START Records for the task

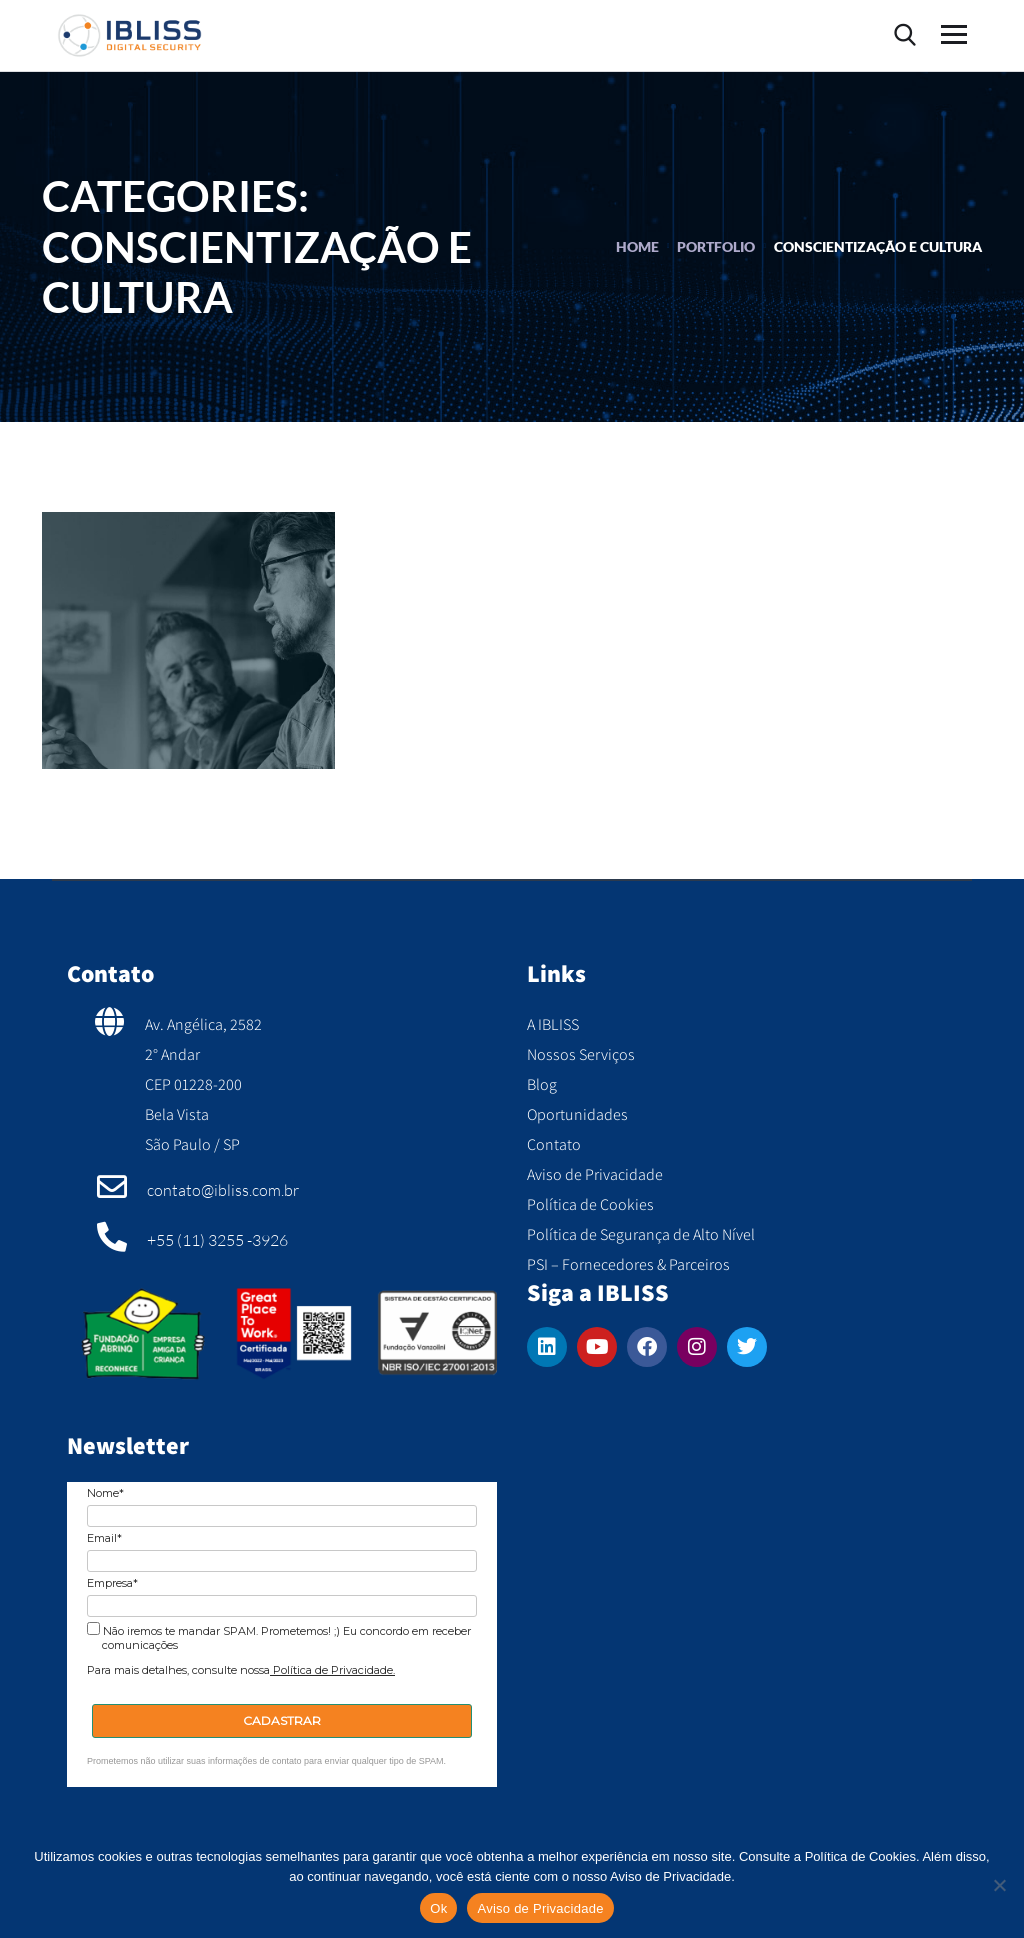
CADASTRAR (282, 1720)
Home (637, 246)
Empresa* (112, 1583)
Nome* (105, 1493)
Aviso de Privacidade (540, 1908)
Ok (438, 1908)
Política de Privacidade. (332, 1670)
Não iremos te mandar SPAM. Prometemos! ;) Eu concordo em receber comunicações (279, 1637)
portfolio (716, 246)
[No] (999, 1885)
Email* (104, 1538)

END Records for the task

§ Exercise directions
Each line, beginning at the one that contains "Nome* (105, 1493)" and continuing through the end of the records, must be written out exactly, first and last included.

§ Exercise response
Nome* (105, 1493)
Aviso de Privacidade (540, 1908)
Ok (438, 1908)
Política de Privacidade. (332, 1670)
Não iremos te mandar SPAM. Prometemos! ;) Eu concordo em receber comunicações (279, 1637)
portfolio (716, 246)
[No] (999, 1885)
Email* (104, 1538)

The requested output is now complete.